- [WHAT THE TASK REQUIRES] Wherever "herein" shows up in the records below, copy the whole line.

STUDY MATERIAL Start Marker

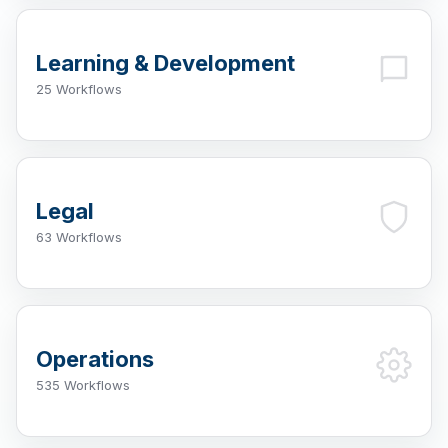
Learning & Development
25 Workflows
Legal
63 Workflows
Operations
535 Workflows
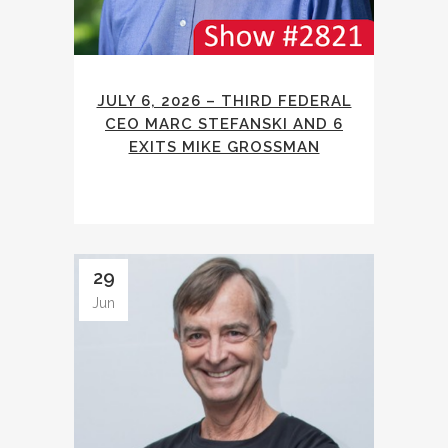
JULY 6, 2026 – THIRD FEDERAL
CEO MARC STEFANSKI AND 6
EXITS MIKE GROSSMAN
29
Jun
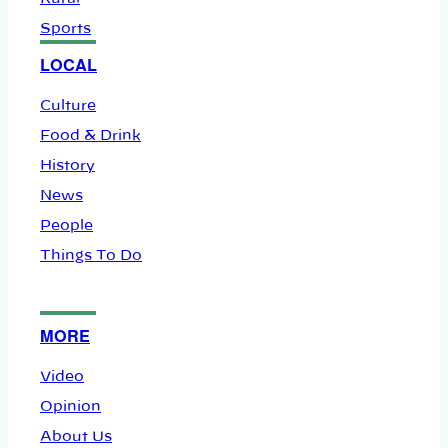
Sports
LOCAL
Culture
Food & Drink
History
News
People
Things To Do
MORE
Video
Opinion
About Us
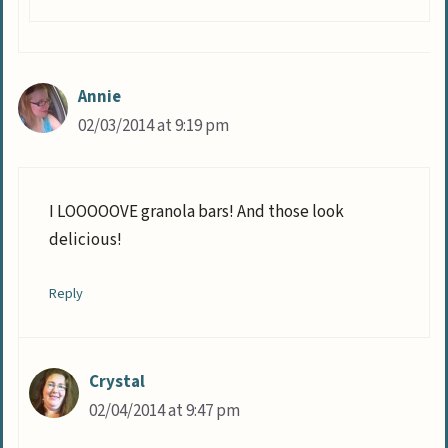
Annie
02/03/2014 at 9:19 pm
I LOOOOOVE granola bars! And those look
delicious!
Reply
Crystal
02/04/2014 at 9:47 pm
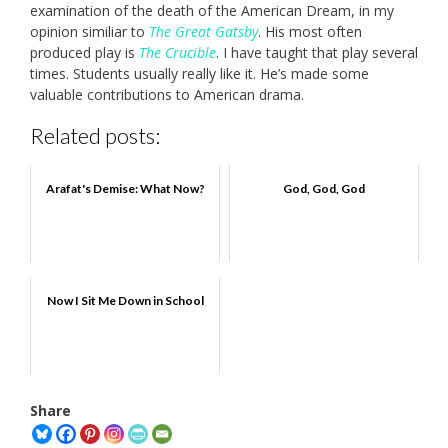
examination of the death of the American Dream, in my
opinion similiar to
The Great Gatsby
. His most often
produced play is
The Crucible
. I have taught that play several
times. Students usually really like it. He’s made some
valuable contributions to American drama.
Related posts:
Arafat's Demise: What Now?
God, God, God
Now I Sit Me Down in School
Share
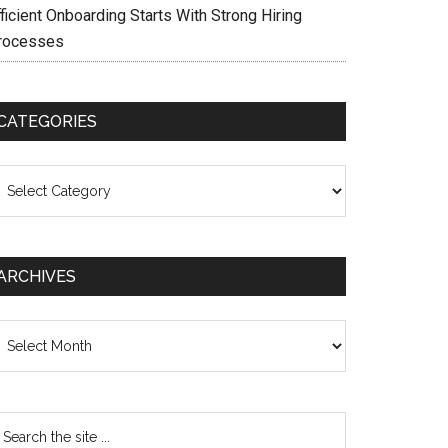
ficient Onboarding Starts With Strong Hiring
rocesses
CATEGORIES
ategories
ARCHIVES
chives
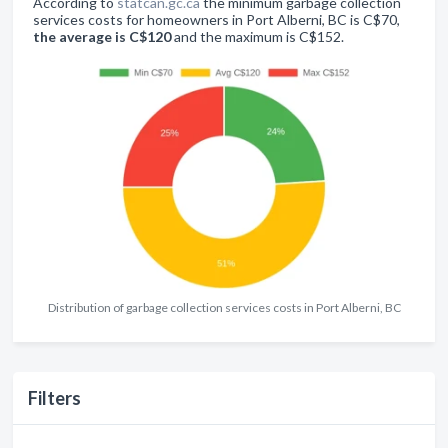
According to
statcan.gc.ca
the minimum garbage collection
services costs for homeowners in Port Alberni, BC is C$70,
the average is C$120
and the maximum is C$152.
Distribution of garbage collection services costs in Port Alberni, BC
Filters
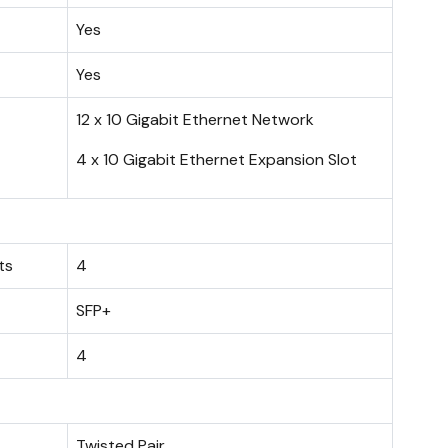
Yes
Yes
12 x 10 Gigabit Ethernet Network
4 x 10 Gigabit Ethernet Expansion Slot
ts
4
SFP+
4
Twisted Pair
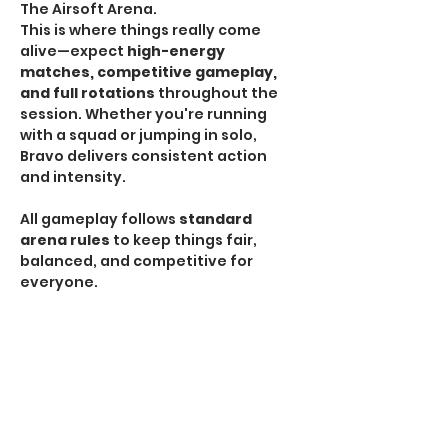
The Airsoft Arena.
This is where things really come 
alive—expect 
high-energy 
matches, competitive gameplay, 
and full rotations
 throughout the 
session. Whether you're running 
with a squad or jumping in solo, 
Bravo delivers consistent action 
and intensity.
All gameplay follows 
standard 
arena rules
 to keep things fair, 
balanced, and competitive for 
everyone.
HPA Notice:
 HPA is 
NOT allowed
 during Bravo 
Sessions.
If you're looking for the most 
traditional and action-packed 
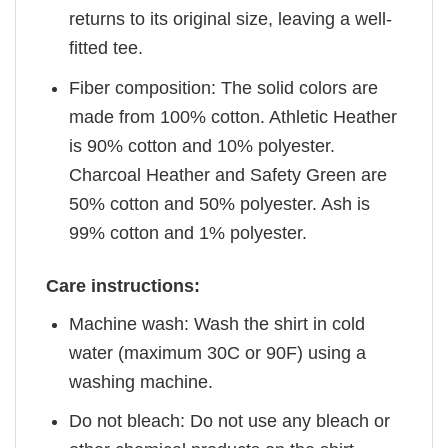
returns to its original size, leaving a well-
fitted tee.
Fiber composition: The solid colors are
made from 100% cotton. Athletic Heather
is 90% cotton and 10% polyester.
Charcoal Heather and Safety Green are
50% cotton and 50% polyester. Ash is
99% cotton and 1% polyester.
Care instructions:
Machine wash: Wash the shirt in cold
water (maximum 30C or 90F) using a
washing machine.
Do not bleach: Do not use any bleach or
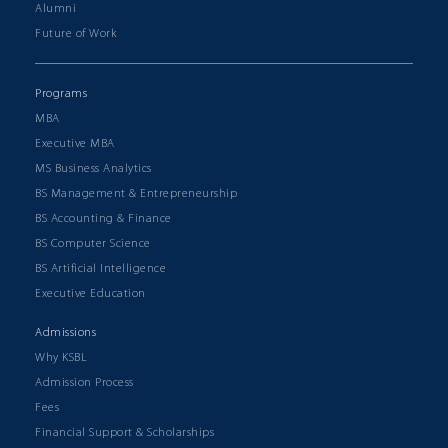
Alumni
Future of Work
Programs
MBA
Executive MBA
MS Business Analytics
BS Management & Entrepreneurship
BS Accounting & Finance
BS Computer Science
BS Artificial Intelligence
Executive Education
Admissions
Why KSBL
Admission Process
Fees
Financial Support & Scholarships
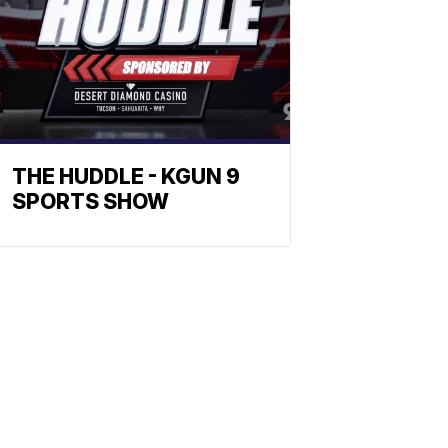
THE HUDDLE - KGUN 9
SPORTS SHOW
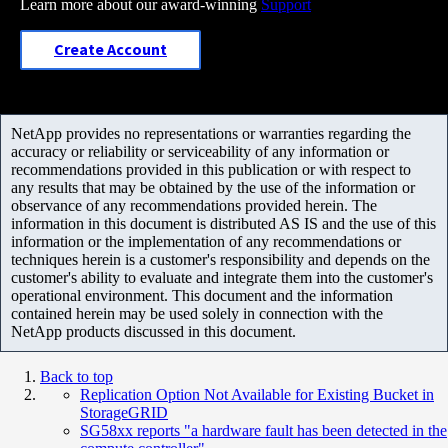
Learn more about our award-winning
Support
Create Account
NetApp provides no representations or warranties regarding the
accuracy or reliability or serviceability of any information or
recommendations provided in this publication or with respect to
any results that may be obtained by the use of the information or
observance of any recommendations provided herein. The
information in this document is distributed AS IS and the use of this
information or the implementation of any recommendations or
techniques herein is a customer's responsibility and depends on the
customer's ability to evaluate and integrate them into the customer's
operational environment. This document and the information
contained herein may be used solely in connection with the
NetApp products discussed in this document.
Back to top
Replication Option Not Available for Existing Bucket in
StorageGRID
SG58xx reports "a hardware fault has been detected in the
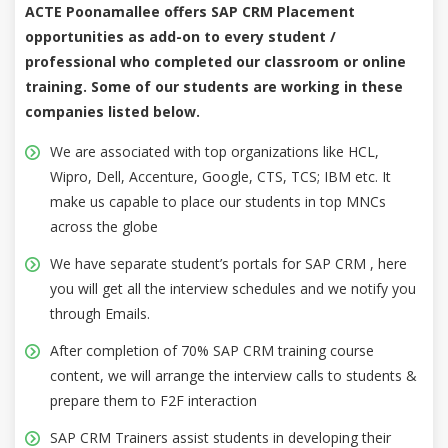
ACTE Poonamallee offers SAP CRM Placement
opportunities as add-on to every student /
professional who completed our classroom or online
training. Some of our students are working in these
companies listed below.
We are associated with top organizations like HCL,
Wipro, Dell, Accenture, Google, CTS, TCS; IBM etc. It
make us capable to place our students in top MNCs
across the globe
We have separate student’s portals for SAP CRM , here
you will get all the interview schedules and we notify you
through Emails.
After completion of 70% SAP CRM training course
content, we will arrange the interview calls to students &
prepare them to F2F interaction
SAP CRM Trainers assist students in developing their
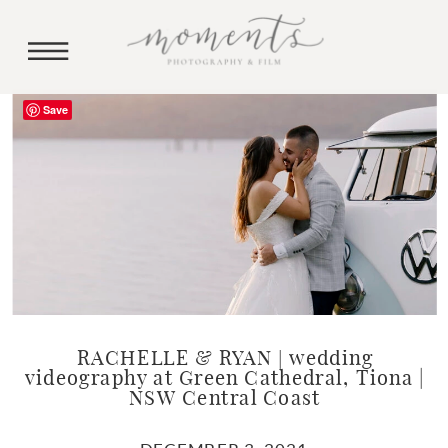
Save
RACHELLE & RYAN | wedding
videography at Green Cathedral, Tiona |
NSW Central Coast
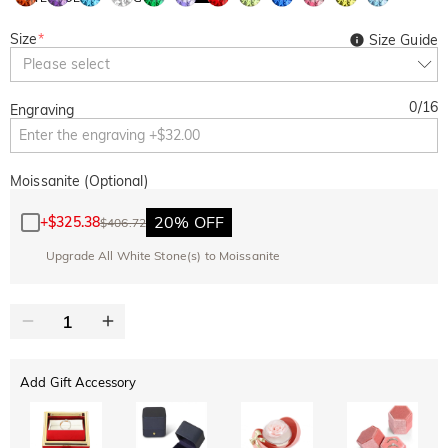
Size
*
Size Guide
Please select
0
/
16
Engraving
Moissanite (Optional)
20% OFF
+
$325.38
$406.72
Upgrade All White Stone(s) to Moissanite
Add Gift Accessory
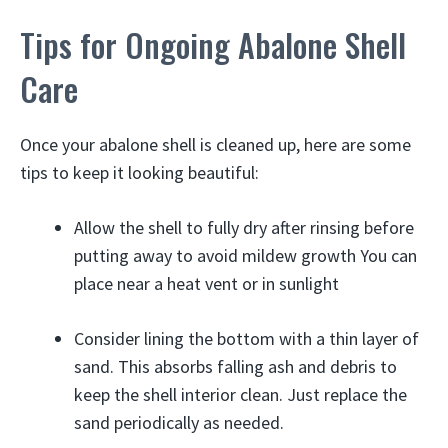
Tips for Ongoing Abalone Shell
Care
Once your abalone shell is cleaned up, here are some
tips to keep it looking beautiful:
Allow the shell to fully dry after rinsing before
putting away to avoid mildew growth You can
place near a heat vent or in sunlight
Consider lining the bottom with a thin layer of
sand. This absorbs falling ash and debris to
keep the shell interior clean. Just replace the
sand periodically as needed.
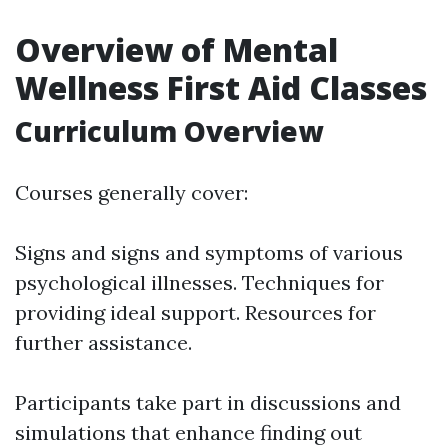
Overview of Mental
Wellness First Aid Classes
Curriculum Overview
Courses generally cover:
Signs and signs and symptoms of various
psychological illnesses. Techniques for
providing ideal support. Resources for
further assistance.
Participants take part in discussions and
simulations that enhance finding out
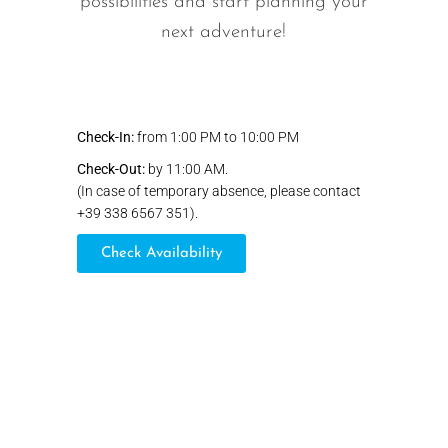
possibilities and start planning your
next adventure!
Check-In:
from 1:00 PM to 10:00 PM
Check-Out:
by 11:00 AM.
(In case of temporary absence, please contact
+39 338 6567 351).
Check Availability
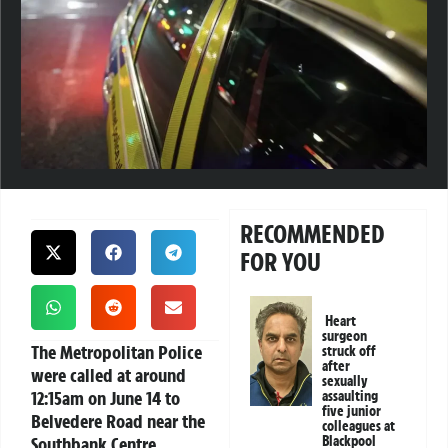
RECOMMENDED
FOR YOU
Heart
surgeon
The Metropolitan Police
struck off
after
were called at around
sexually
12:15am on June 14 to
assaulting
five junior
Belvedere Road near the
colleagues at
Southbank Centre,
Blackpool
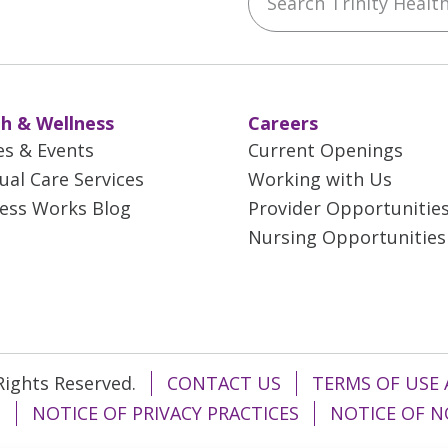
h & Wellness
Careers
es & Events
Current Openings
tual Care Services
Working with Us
ess Works Blog
Provider Opportunitie
Nursing Opportunities
 Rights Reserved.
CONTACT US
TERMS OF USE 
T
NOTICE OF PRIVACY PRACTICES
NOTICE OF N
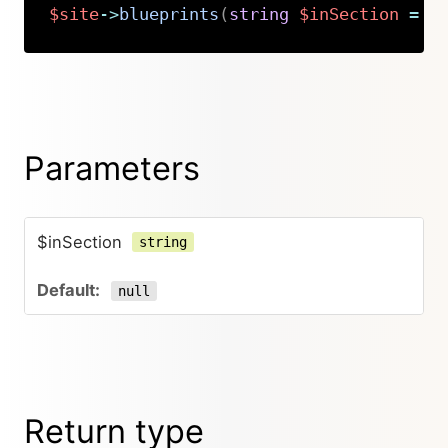
$site
->
blueprints
(
string
$inSection
=
n
Copy
Parameters
$inSection
string
null
Return type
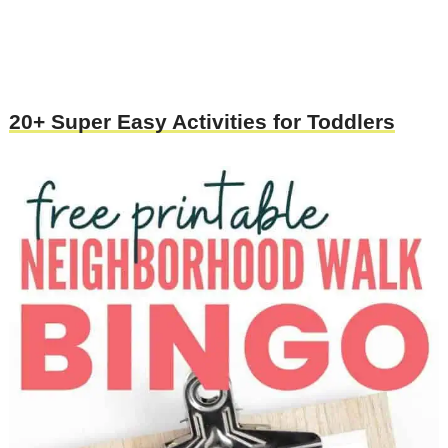
20+ Super Easy Activities for Toddlers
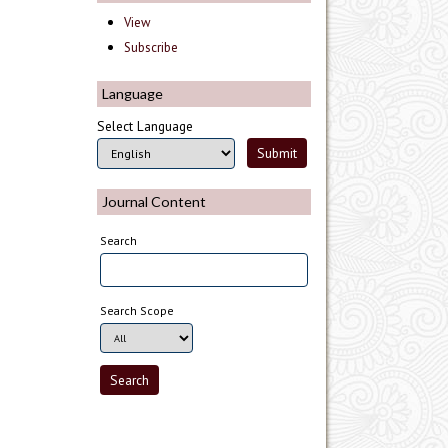
View
Subscribe
Language
Select Language
Journal Content
Search
Search Scope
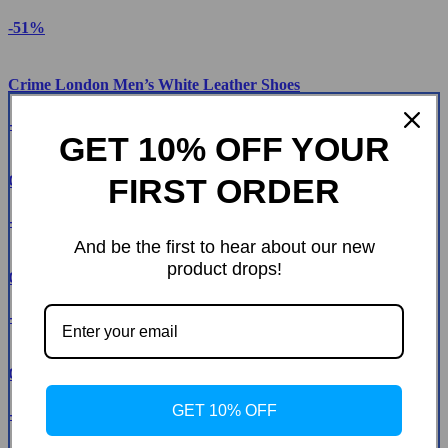
-51%
Crime London Men’s White Leather Shoes
-51%
GET 10% OFF YOUR
FIRST ORDER
Crime London Men’s Sneakers
-52%
And be the first to hear about our new
product drops!
Crime London Women’s Fuchsia Leather Sneakers
-55%
Crime London Women’s Gold Leather Shoes
GET 10% OFF
-49%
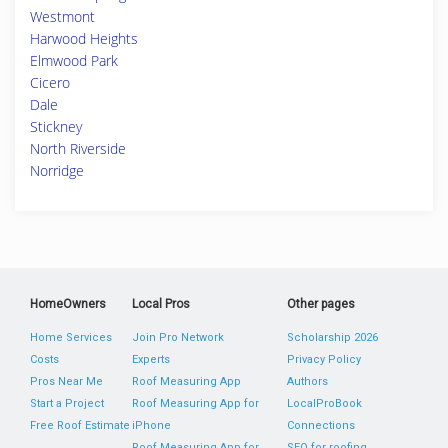
Westmont
Harwood Heights
Elmwood Park
Cicero
Dale
Stickney
North Riverside
Norridge
HomeOwners
Local Pros
Other pages
Home Services
Join Pro Network
Scholarship 2026
Costs
Experts
Privacy Policy
Pros Near Me
Roof Measuring App
Authors
Start a Project
Roof Measuring App for
LocalProBook
Free Roof Estimate
iPhone
Connections
Roof Measuring App for
SEO for roofing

STUDY MATERIAL End Marker

- [WRITTEN ANSWER]
observance of any recommendations provided herein. The
techniques herein is a customer's responsibility and depends on the
contained herein may be used solely in connection with the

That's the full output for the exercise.